• Work request: Begin the copy at the line containing "La Guía de Castro Urdiales" and end it at the final line of the material below, reproducing each line exactly, without images.

• Recorded data:
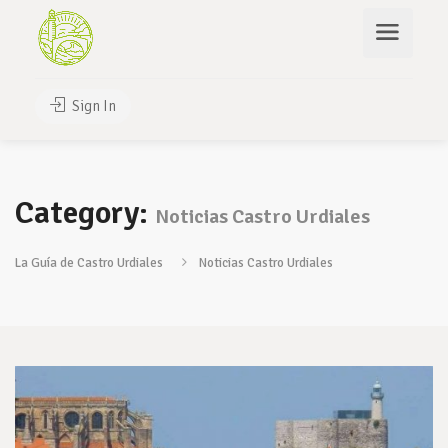
Sign In
Category:
Noticias Castro Urdiales
La Guía de Castro Urdiales
Noticias Castro Urdiales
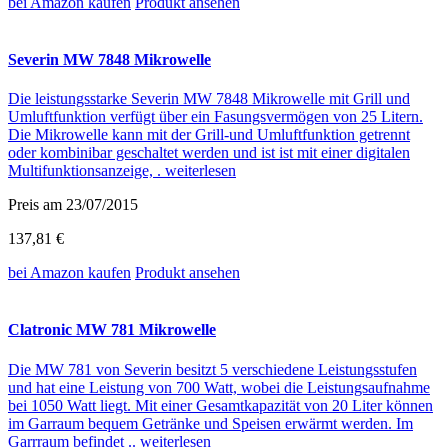
bei Amazon
kaufen
Produkt ansehen
Severin MW 7848 Mikrowelle
Die leistungsstarke Severin MW 7848 Mikrowelle mit Grill und
Umluftfunktion verfügt über ein Fasungsvermögen von 25 Litern.
Die Mikrowelle kann mit der Grill-und Umluftfunktion getrennt
oder kombinibar geschaltet werden und ist ist mit einer digitalen
Multifunktionsanzeige, .
weiterlesen
Preis am 23/07/2015
137,81 €
bei Amazon
kaufen
Produkt ansehen
Clatronic MW 781 Mikrowelle
Die MW 781 von Severin besitzt 5 verschiedene Leistungsstufen
und hat eine Leistung von 700 Watt, wobei die Leistungsaufnahme
bei 1050 Watt liegt. Mit einer Gesamtkapazität von 20 Liter können
im Garraum bequem Getränke und Speisen erwärmt werden. Im
Garrraum befindet ..
weiterlesen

• Your solution:
La Guía de Castro Urdiales
Noticias Castro Urdiales
bei Amazon
kaufen
Produkt ansehen
Severin MW 7848 Mikrowelle
Die leistungsstarke Severin MW 7848 Mikrowelle mit Grill und
Umluftfunktion verfügt über ein Fasungsvermögen von 25 Litern.
Die Mikrowelle kann mit der Grill-und Umluftfunktion getrennt
oder kombinibar geschaltet werden und ist ist mit einer digitalen
Multifunktionsanzeige, .
weiterlesen
Preis am 23/07/2015
137,81 €
bei Amazon
kaufen
Produkt ansehen
Clatronic MW 781 Mikrowelle
Die MW 781 von Severin besitzt 5 verschiedene Leistungsstufen
und hat eine Leistung von 700 Watt, wobei die Leistungsaufnahme
bei 1050 Watt liegt. Mit einer Gesamtkapazität von 20 Liter können
im Garraum bequem Getränke und Speisen erwärmt werden. Im
Garrraum befindet ..
weiterlesen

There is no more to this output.